Matt Baretich: Old Dog, New Tricks

We’re moving to Canada this summer! My wife, Denise, is a public health nurse, and we both want to experience working in a country that regards healthcare as a right.

There are a few steps to making that happen. Canada is careful about who it allows into the country, especially during the COVID-19 pandemic. The best option for us was the skills Immigration program, which allows entry to people who can do things that that Canada wants done. Simply put, we needed to find jobs!

If you want to call yourself an engineer in Canada, you need to be licensed as a professional engineer. The licensure process is designed for young, just-out-of-school engineering graduates. I have been licensed in the United States since 1987, so the hardest part of the process was shoehorning 40-plus years of eclectic engineering practice into the right pigeonholes.

Both of my grandfathers were born in Europe, brought to the United States as young children, given little education, and sent to work in the coal mines. Both of them escaped the mines and went on to good jobs above ground.
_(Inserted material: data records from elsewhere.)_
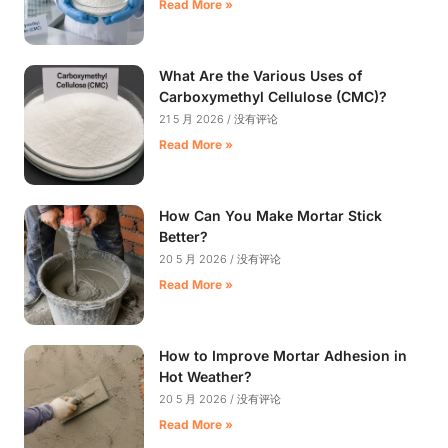
Read More »
What Are the Various Uses of
Carboxymethyl Cellulose (CMC)?
21 5 月 2026
没有评论
Read More »
How Can You Make Mortar Stick
Better?
20 5 月 2026
没有评论
Read More »
How to Improve Mortar Adhesion in
Hot Weather?
20 5 月 2026
没有评论
Read More »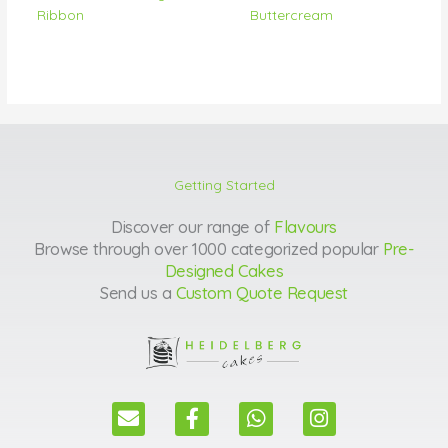
Ribbon
Buttercream
Getting Started
Discover our range of
Flavours
Browse through over 1000 categorized popular
Pre-
Designed Cakes
Send us a
Custom Quote Request
E
F
W
I
n
a
h
n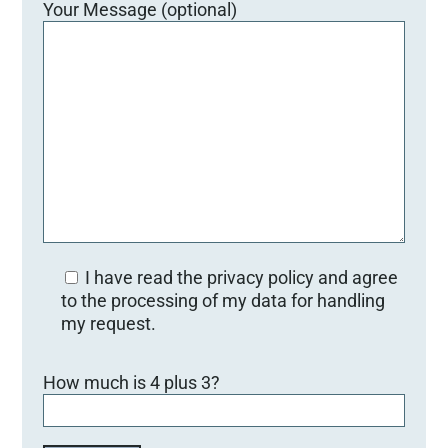
Your Message (optional)
I have read the privacy policy and agree
to the processing of my data for handling
my request.
Bitte lasse dieses Feld leer.
How much is 4 plus 3?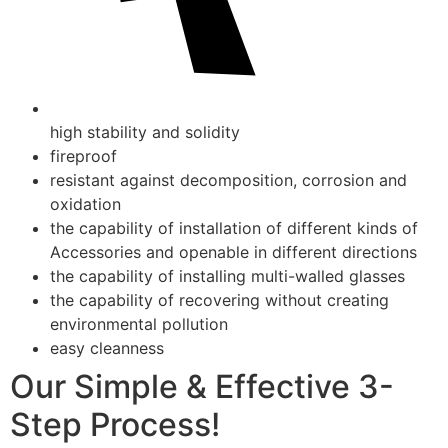
high stability and solidity
fireproof
resistant against decomposition, corrosion and
oxidation
the capability of installation of different kinds of
Accessories and openable in different directions
the capability of installing multi-walled glasses
the capability of recovering without creating
environmental pollution
easy cleanness
Our Simple & Effective 3-
Step Process!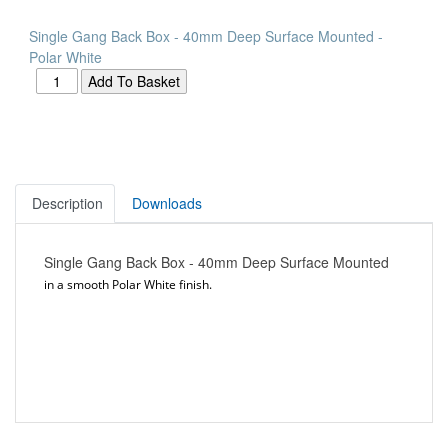
Single Gang Back Box - 40mm Deep Surface Mounted -
Polar White
Description
Downloads
Single Gang Back Box - 40mm Deep Surface Mounted
in a smooth Polar White finish.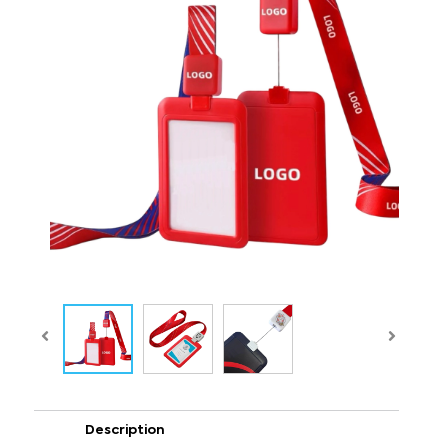
Description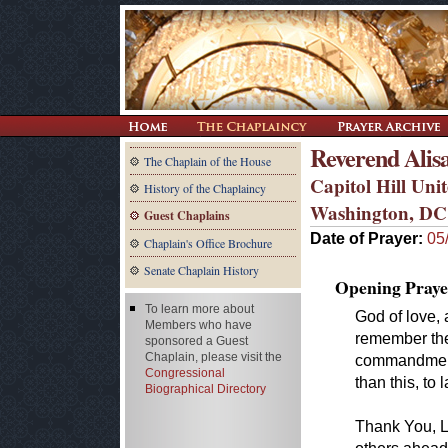
Reverend Alis
The Chaplain of the House
Capitol Hill Un
History of the Chaplaincy
Washington, DC
Guest Chaplains
Date of Prayer:
05
Chaplain's Office Brochure
Senate Chaplain History
Opening Praye
To learn more about
God of love, 
Members who have
remember the
sponsored a Guest
Chaplain, please visit the
commandment 
Congressional
than this, to 
Biographical Directory
Thank You, Lo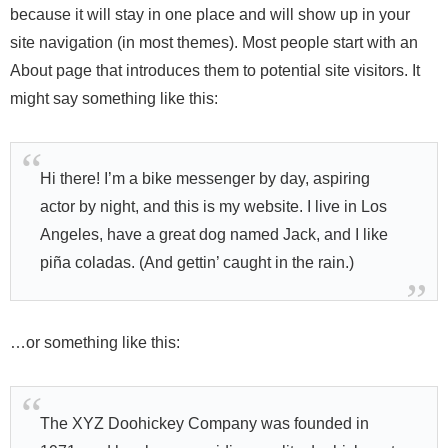
because it will stay in one place and will show up in your
site navigation (in most themes). Most people start with an
About page that introduces them to potential site visitors. It
might say something like this:
Hi there! I’m a bike messenger by day, aspiring
actor by night, and this is my website. I live in Los
Angeles, have a great dog named Jack, and I like
piña coladas. (And gettin’ caught in the rain.)
…or something like this:
The XYZ Doohickey Company was founded in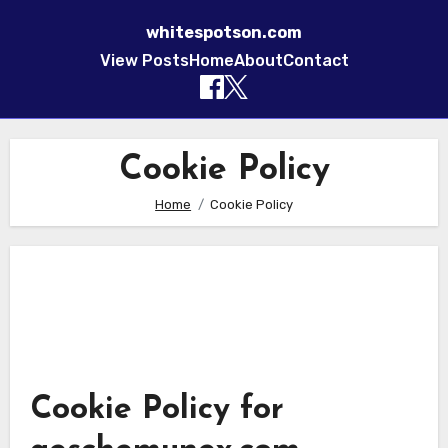
whitespotson.com
View Posts
Home
About
Contact
Skip to content
Cookie Policy
Home
Cookie Policy
Cookie Policy for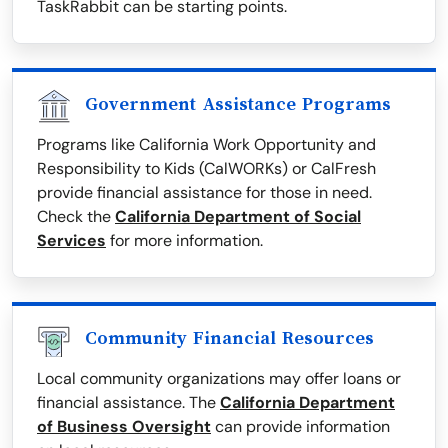
TaskRabbit can be starting points.
Government Assistance Programs
Programs like California Work Opportunity and
Responsibility to Kids (CalWORKs) or CalFresh
provide financial assistance for those in need.
Check the
California Department of Social
Services
for more information.
Community Financial Resources
Local community organizations may offer loans or
financial assistance. The
California Department
of Business Oversight
can provide information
Both of my grandmothers had similar histories of building lives and families in a new world.

There’s precedent in my family for moving on.

Thankfully, with the help of my Canadian biomedical engineering friends, I have found a job with Vancouver Coastal Health (VCH) and Lower Mainland Biomedical Engineering (LMBME), where I’ll be sort of an internal consultant. I’ll also keep my Baretich Engineering consulting work running in the background.

VCH is one of the provincial health authorities in British Columbia. I’ll be based at Vancouver General Hospital, the flagship facility. LMBME provides clinical engineering and HTM support for VCH, Fraser Health Authority, Provincial Health Services Authority, and Providence Health Care.

The past couple of years have been challenging for me and for my family. Many times. I have had to remind myself of the Japanese saying, “Fall down six times, get up seven.”

In my experience, getting up often means returning to the track you were on. Less often, getting up means taking a new path. This is one of those uncommon times.